--- THE DATA ---
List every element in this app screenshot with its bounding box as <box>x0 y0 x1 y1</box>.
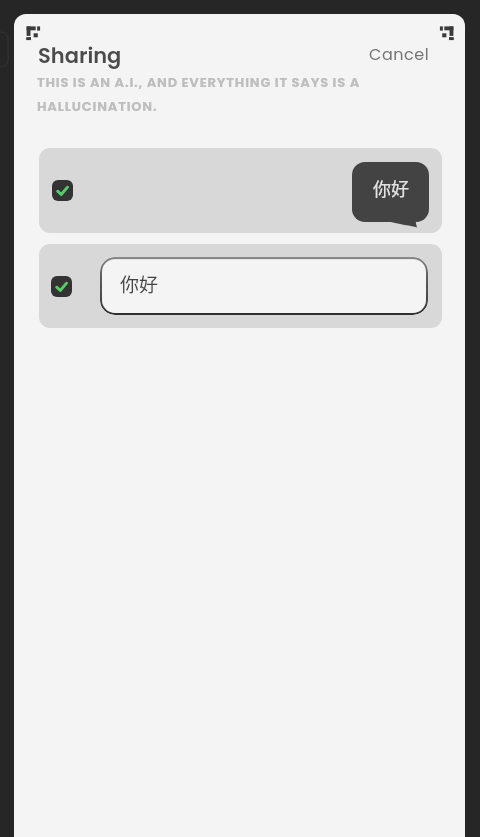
staticText: Sharing <box>38 41 122 70</box>
staticText: Cancel <box>369 43 430 65</box>
button[interactable]: Selected <box>39 148 442 233</box>
staticText: 你好 <box>373 175 409 201</box>
button[interactable]: 你好 <box>100 257 428 315</box>
button[interactable]: Selected <box>39 244 442 328</box>
button[interactable]: Selected <box>52 180 73 201</box>
button[interactable]: Selected <box>51 276 72 297</box>
other: Collapse <box>439 26 454 41</box>
other: Expand <box>26 26 41 41</box>
button[interactable]: Cancel <box>369 43 430 65</box>
staticText: 你好 <box>120 270 159 298</box>
staticText: THIS IS AN A.I., AND EVERYTHING IT SAYS … <box>37 73 377 115</box>
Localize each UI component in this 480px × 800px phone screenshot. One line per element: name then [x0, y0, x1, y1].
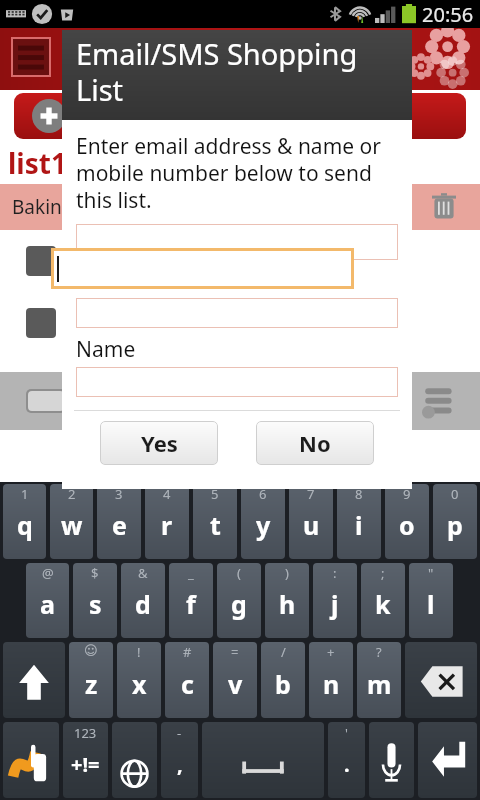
staticText: Name [76, 335, 136, 364]
button[interactable] [14, 93, 466, 139]
button[interactable]: No [256, 421, 374, 465]
button[interactable]: 3 [97, 484, 141, 559]
button[interactable]: 6 [241, 484, 285, 559]
button[interactable]: 1 [3, 484, 46, 559]
staticText: $ [91, 564, 99, 582]
staticText: = [231, 643, 239, 661]
button[interactable]: ) [265, 563, 309, 638]
staticText: j [331, 587, 339, 621]
staticText: ( [237, 564, 241, 582]
button[interactable]: Swipe input [3, 722, 59, 798]
staticText: l [427, 587, 435, 621]
button[interactable]: Yes [100, 421, 218, 465]
staticText: Baking [12, 194, 74, 220]
staticText: 8 [355, 485, 363, 503]
button[interactable]: + [309, 642, 353, 718]
staticText: # [183, 643, 192, 661]
staticText: 4 [163, 485, 171, 503]
staticText: / [281, 643, 286, 661]
staticText: . [344, 751, 350, 778]
button[interactable]: 0 [433, 484, 477, 559]
button[interactable]: = [213, 642, 257, 718]
button[interactable]: 5 [193, 484, 237, 559]
button[interactable] [76, 367, 398, 397]
button[interactable]: list1 [0, 142, 480, 184]
button[interactable]: 7 [289, 484, 333, 559]
button[interactable]: : [313, 563, 357, 638]
button[interactable]: Shift [3, 642, 65, 718]
staticText: 2 [68, 485, 76, 503]
button[interactable]: ! [117, 642, 161, 718]
staticText: 9 [403, 485, 411, 503]
staticText: + [327, 643, 335, 661]
staticText: b [275, 667, 291, 701]
staticText: - [177, 724, 182, 742]
button[interactable]: - [161, 722, 198, 798]
staticText: ) [285, 564, 289, 582]
staticText: : [333, 564, 337, 582]
staticText: " [428, 564, 434, 582]
button[interactable]: Enter [418, 722, 477, 798]
button[interactable]: ( [217, 563, 261, 638]
staticText: Email/SMS Shopping List [76, 34, 358, 110]
button[interactable] [0, 230, 480, 292]
button[interactable]: Space [202, 722, 324, 798]
staticText: +!= [71, 751, 100, 778]
staticText: k [375, 587, 391, 621]
staticText: Enter email address & name or mobile num… [76, 132, 398, 214]
button[interactable]: Menu [0, 28, 480, 90]
button[interactable]: ' [328, 722, 365, 798]
button[interactable]: ; [361, 563, 405, 638]
button[interactable]: Voice input [369, 722, 414, 798]
staticText: a [40, 587, 55, 621]
staticText: 6 [259, 485, 267, 503]
staticText: ; [381, 564, 385, 582]
button[interactable]: Language [112, 722, 157, 798]
button[interactable]: 2 [50, 484, 93, 559]
button[interactable] [0, 292, 480, 354]
staticText: n [323, 667, 340, 701]
staticText: m [367, 667, 392, 701]
button[interactable] [76, 298, 398, 328]
button[interactable]: ? [357, 642, 401, 718]
button[interactable]: Backspace [405, 642, 477, 718]
button[interactable]: _ [169, 563, 213, 638]
button[interactable]: " [409, 563, 453, 638]
staticText: f [186, 587, 196, 621]
staticText: & [138, 564, 148, 582]
button[interactable]: / [261, 642, 305, 718]
button[interactable]: & [121, 563, 165, 638]
staticText: h [279, 587, 296, 621]
button[interactable]: $ [73, 563, 117, 638]
button[interactable] [76, 224, 398, 260]
button[interactable]: # [165, 642, 209, 718]
staticText: q [17, 508, 33, 542]
staticText: w [61, 508, 83, 542]
staticText: , [177, 751, 183, 778]
button[interactable]: 123 [63, 722, 108, 798]
button[interactable] [51, 248, 354, 289]
staticText: e [112, 508, 127, 542]
staticText: c [181, 667, 194, 701]
staticText: Yes [141, 428, 178, 458]
staticText: @ [42, 564, 54, 582]
staticText: ' [345, 724, 348, 742]
button[interactable]: 8 [337, 484, 381, 559]
button[interactable]: 4 [145, 484, 189, 559]
staticText: list1 [8, 144, 67, 182]
staticText: y [256, 508, 271, 542]
button[interactable]: @ [26, 563, 69, 638]
staticText: p [447, 508, 463, 542]
staticText: t [210, 508, 221, 542]
staticText: g [231, 587, 247, 621]
staticText: 0 [451, 485, 459, 503]
button[interactable]: ☺ [69, 642, 113, 718]
button[interactable]: Delete [426, 189, 462, 225]
staticText: v [228, 667, 243, 701]
button[interactable]: Menu [8, 34, 54, 80]
staticText: 3 [115, 485, 123, 503]
button[interactable]: 9 [385, 484, 429, 559]
staticText: No [299, 428, 331, 458]
staticText: 7 [307, 485, 315, 503]
button[interactable]: Baking [0, 184, 480, 230]
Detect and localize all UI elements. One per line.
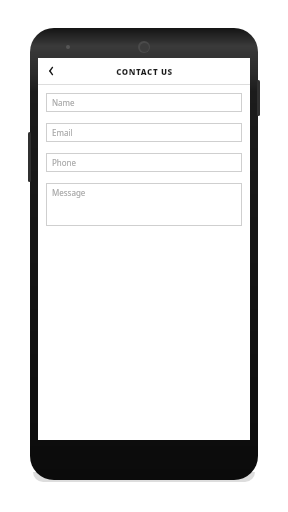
- button[interactable]: Message: [46, 183, 242, 226]
- staticText: Message: [52, 187, 86, 198]
- staticText: Phone: [52, 157, 77, 168]
- button[interactable]: Email: [46, 123, 242, 142]
- staticText: CONTACT US: [116, 66, 173, 77]
- button[interactable]: Phone: [46, 153, 242, 172]
- button[interactable]: Back: [38, 58, 64, 84]
- staticText: Name: [52, 97, 75, 108]
- button[interactable]: Name: [46, 93, 242, 112]
- staticText: Email: [52, 127, 73, 138]
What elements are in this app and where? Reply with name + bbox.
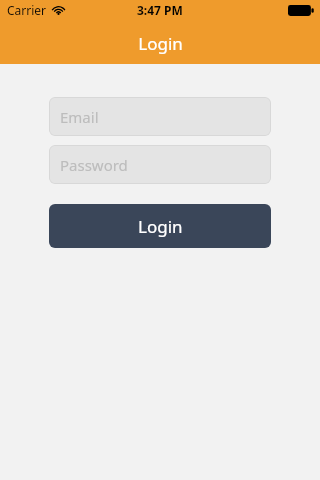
button[interactable]: Password <box>49 145 271 184</box>
staticText: Email <box>60 107 99 127</box>
staticText: 3:47 PM <box>137 2 183 18</box>
staticText: Login <box>138 32 183 55</box>
staticText: Carrier <box>7 2 47 18</box>
button[interactable]: Email <box>49 97 271 136</box>
staticText: Password <box>60 155 128 175</box>
button[interactable]: Login <box>49 204 271 248</box>
staticText: Login <box>138 215 183 238</box>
---
PROBLEM DESCRIPTION: In the records above, find the line containing "Detect and localize" and restate it and every line after it word for word, all pictures excluded.

OUTPUT BELOW:
Detect and localize all UI elements. One per line.
- button[interactable]: Message: [46, 183, 242, 226]
- staticText: Message: [52, 187, 86, 198]
- staticText: Phone: [52, 157, 77, 168]
- button[interactable]: Email: [46, 123, 242, 142]
- staticText: CONTACT US: [116, 66, 173, 77]
- button[interactable]: Phone: [46, 153, 242, 172]
- button[interactable]: Back: [38, 58, 64, 84]
- staticText: Name: [52, 97, 75, 108]
- button[interactable]: Name: [46, 93, 242, 112]
- staticText: Email: [52, 127, 73, 138]
What elements are in this app and where? Reply with name + bbox.
button[interactable]: Password <box>49 145 271 184</box>
staticText: Email <box>60 107 99 127</box>
staticText: 3:47 PM <box>137 2 183 18</box>
staticText: Login <box>138 32 183 55</box>
staticText: Carrier <box>7 2 47 18</box>
button[interactable]: Email <box>49 97 271 136</box>
staticText: Password <box>60 155 128 175</box>
button[interactable]: Login <box>49 204 271 248</box>
staticText: Login <box>138 215 183 238</box>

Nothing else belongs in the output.